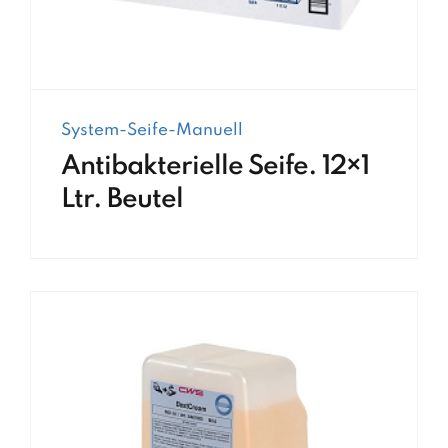
System-Seife-Manuell
Antibakterielle Seife. 12×1
Ltr. Beutel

■ **PROBLEM TO WORK ON**
Please give the material above again in full, with no pictures in your version.

■ **EXERCISE RESPONSE**
System-Seife-Manuell
Antibakterielle Seife. 12×1
Ltr. Beutel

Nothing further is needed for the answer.